Problem description :: Within the records below, find the line with "ecoamigables y sistemas de ahorro de agua." and the line with "受到已知及未知風險、不確定性及其他因素的影響，可能導", then reproduce exactly those two lines and all lines between them, without any picture.

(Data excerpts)
[Start of Attachment]

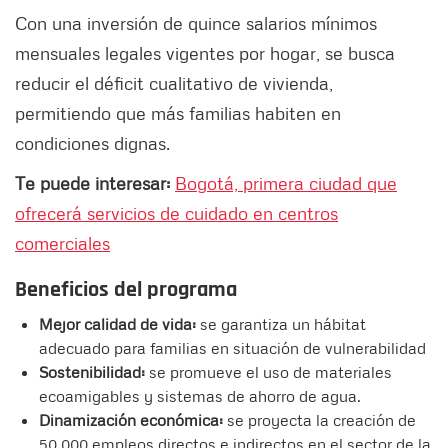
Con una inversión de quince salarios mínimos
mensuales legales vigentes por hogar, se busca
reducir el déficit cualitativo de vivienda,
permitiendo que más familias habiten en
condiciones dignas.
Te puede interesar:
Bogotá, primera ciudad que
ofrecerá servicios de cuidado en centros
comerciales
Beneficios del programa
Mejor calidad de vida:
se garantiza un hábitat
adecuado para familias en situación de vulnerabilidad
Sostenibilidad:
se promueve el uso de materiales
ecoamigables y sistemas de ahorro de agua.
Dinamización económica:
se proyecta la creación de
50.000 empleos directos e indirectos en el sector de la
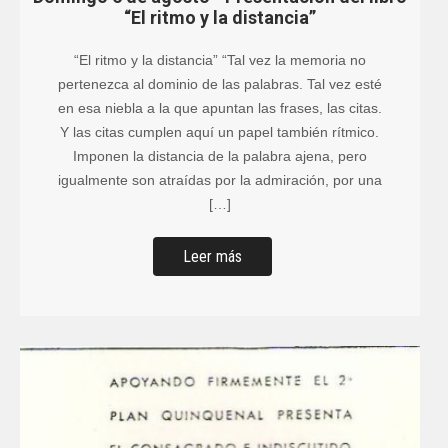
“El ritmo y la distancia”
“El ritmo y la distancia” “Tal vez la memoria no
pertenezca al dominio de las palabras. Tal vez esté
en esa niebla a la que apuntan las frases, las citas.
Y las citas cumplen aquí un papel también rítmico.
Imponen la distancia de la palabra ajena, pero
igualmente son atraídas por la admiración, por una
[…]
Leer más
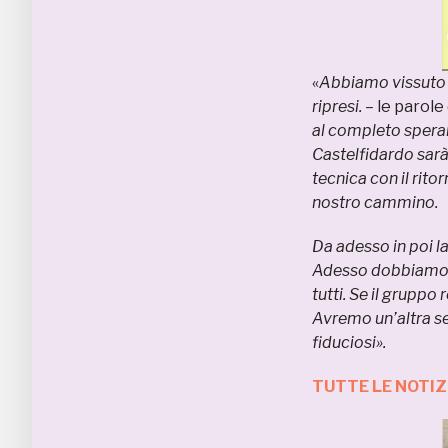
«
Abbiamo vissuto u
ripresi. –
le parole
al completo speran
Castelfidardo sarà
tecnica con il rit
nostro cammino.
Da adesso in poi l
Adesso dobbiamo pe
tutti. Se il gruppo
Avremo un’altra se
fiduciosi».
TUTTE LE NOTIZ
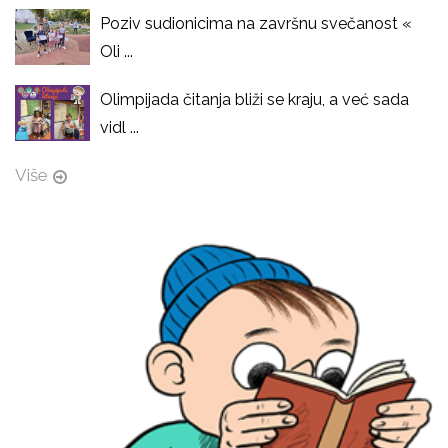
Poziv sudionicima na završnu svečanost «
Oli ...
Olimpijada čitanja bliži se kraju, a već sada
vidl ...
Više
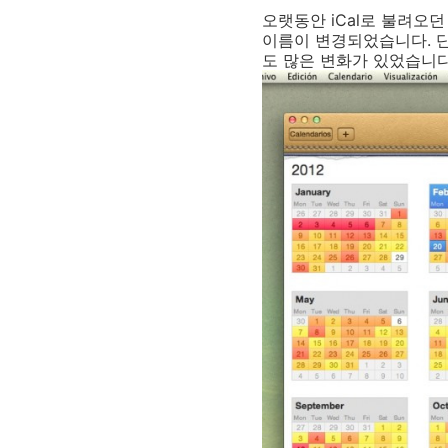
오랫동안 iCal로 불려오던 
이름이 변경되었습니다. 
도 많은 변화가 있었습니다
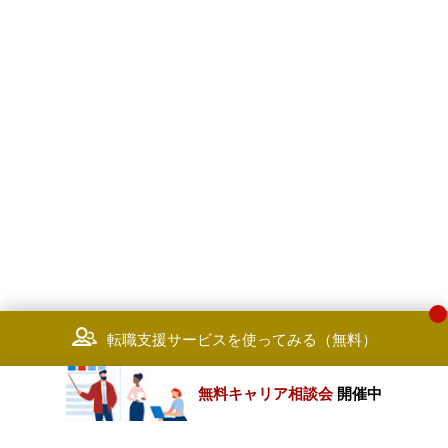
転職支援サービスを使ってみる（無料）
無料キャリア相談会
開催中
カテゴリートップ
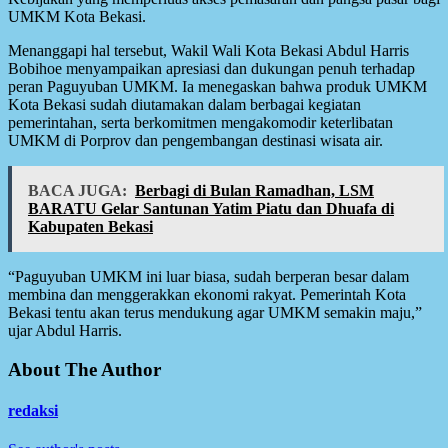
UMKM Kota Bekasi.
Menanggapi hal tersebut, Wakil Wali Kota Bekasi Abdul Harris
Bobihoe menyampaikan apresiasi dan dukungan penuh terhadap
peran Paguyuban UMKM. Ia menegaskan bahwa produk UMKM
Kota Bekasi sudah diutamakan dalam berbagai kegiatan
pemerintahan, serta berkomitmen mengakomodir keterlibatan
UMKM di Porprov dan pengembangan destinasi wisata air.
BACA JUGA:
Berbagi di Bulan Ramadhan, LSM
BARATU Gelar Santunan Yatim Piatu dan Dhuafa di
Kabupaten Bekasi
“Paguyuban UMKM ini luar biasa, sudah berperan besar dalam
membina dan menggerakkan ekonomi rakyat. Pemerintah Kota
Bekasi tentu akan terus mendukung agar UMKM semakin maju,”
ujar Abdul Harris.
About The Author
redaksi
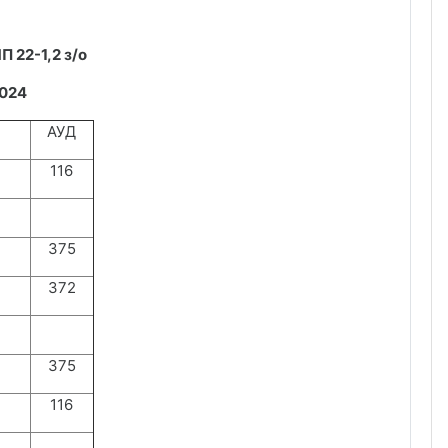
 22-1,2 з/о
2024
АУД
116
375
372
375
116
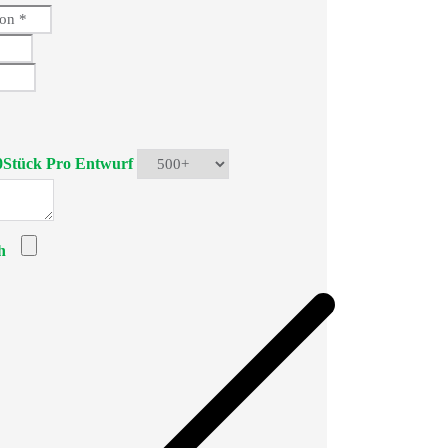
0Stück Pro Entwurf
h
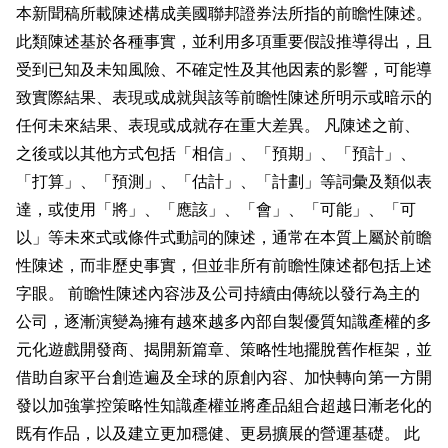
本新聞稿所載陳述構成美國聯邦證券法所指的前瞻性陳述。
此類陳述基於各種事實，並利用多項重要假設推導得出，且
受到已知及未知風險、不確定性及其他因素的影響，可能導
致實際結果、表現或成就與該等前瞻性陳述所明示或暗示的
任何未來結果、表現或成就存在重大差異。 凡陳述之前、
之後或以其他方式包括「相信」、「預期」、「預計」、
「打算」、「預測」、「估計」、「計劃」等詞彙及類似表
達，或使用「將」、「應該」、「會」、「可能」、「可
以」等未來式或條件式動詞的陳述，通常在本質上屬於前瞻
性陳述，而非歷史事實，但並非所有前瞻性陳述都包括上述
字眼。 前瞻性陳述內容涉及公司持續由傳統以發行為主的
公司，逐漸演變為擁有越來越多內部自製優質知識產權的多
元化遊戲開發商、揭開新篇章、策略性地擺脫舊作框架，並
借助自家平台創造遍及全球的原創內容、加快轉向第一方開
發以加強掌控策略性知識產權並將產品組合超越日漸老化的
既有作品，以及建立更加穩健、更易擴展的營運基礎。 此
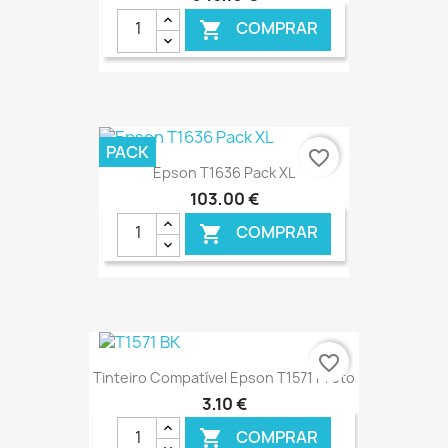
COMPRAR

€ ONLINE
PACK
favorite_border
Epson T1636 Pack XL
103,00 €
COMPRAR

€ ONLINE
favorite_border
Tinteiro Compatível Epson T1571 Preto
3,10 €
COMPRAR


[End of Attachment]
[Start of Attachment]

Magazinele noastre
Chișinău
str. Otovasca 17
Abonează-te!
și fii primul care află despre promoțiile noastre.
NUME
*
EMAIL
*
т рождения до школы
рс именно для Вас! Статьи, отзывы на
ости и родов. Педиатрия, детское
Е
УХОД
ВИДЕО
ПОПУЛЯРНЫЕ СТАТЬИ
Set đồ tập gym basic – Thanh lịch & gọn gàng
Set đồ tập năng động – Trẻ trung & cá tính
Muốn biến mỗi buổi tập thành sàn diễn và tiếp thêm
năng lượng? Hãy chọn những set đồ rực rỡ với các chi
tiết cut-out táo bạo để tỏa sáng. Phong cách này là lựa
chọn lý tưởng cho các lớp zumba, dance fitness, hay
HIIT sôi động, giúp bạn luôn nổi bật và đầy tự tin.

[End of Attachment]

Answer section ::
ecoamigables y sistemas de ahorro de agua.
Dinamización económica:
se proyecta la creación de
50.000 empleos directos e indirectos en el sector de la
“El ritmo y la distancia”
“El ritmo y la distancia” “Tal vez la memoria no
pertenezca al dominio de las palabras. Tal vez esté
en esa niebla a la que apuntan las frases, las citas.
Y las citas cumplen aquí un papel también rítmico.
Imponen la distancia de la palabra ajena, pero
igualmente son atraídas por la admiración, por una
[…]
Leer más
«
Abbiamo vissuto u
ripresi. –
le parole
al completo speran
Castelfidardo sarà
tecnica con il rit
nostro cammino.
Da adesso in poi l
Adesso dobbiamo pe
tutti. Se il gruppo
Avremo un’altra se
fiduciosi».
TUTTE LE NOTIZ
Poziv sudionicima na završnu svečanost «
Oli ...
Olimpijada čitanja bliži se kraju, a već sada
vidl ...
Više
오랫동안 iCal로 불려오던 
이름이 변경되었습니다. 
도 많은 변화가 있었습니다
転職支援サービスを使ってみる（無料）
無料キャリア相談会
開催中
カテゴリートップ
UMKM Kota Bekasi.
Menanggapi hal tersebut, Wakil Wali Kota Bekasi Abdul Harris
Bobihoe menyampaikan apresiasi dan dukungan penuh terhadap
peran Paguyuban UMKM. Ia menegaskan bahwa produk UMKM
Kota Bekasi sudah diutamakan dalam berbagai kegiatan
pemerintahan, serta berkomitmen mengakomodir keterlibatan
UMKM di Porprov dan pengembangan destinasi wisata air.
BACA JUGA:
Berbagi di Bulan Ramadhan, LSM
BARATU Gelar Santunan Yatim Piatu dan Dhuafa di
Kabupaten Bekasi
“Paguyuban UMKM ini luar biasa, sudah berperan besar dalam
membina dan menggerakkan ekonomi rakyat. Pemerintah Kota
Bekasi tentu akan terus mendukung agar UMKM semakin maju,”
ujar Abdul Harris.
About The Author
redaksi
 22-1,2 з/о
2024
АУД
116
375
372
375
116
0Stück Pro Entwurf
h
本新聞稿所載陳述構成美國聯邦證券法所指的前瞻性陳述。
此類陳述基於各種事實，並利用多項重要假設推導得出，且
受到已知及未知風險、不確定性及其他因素的影響，可能導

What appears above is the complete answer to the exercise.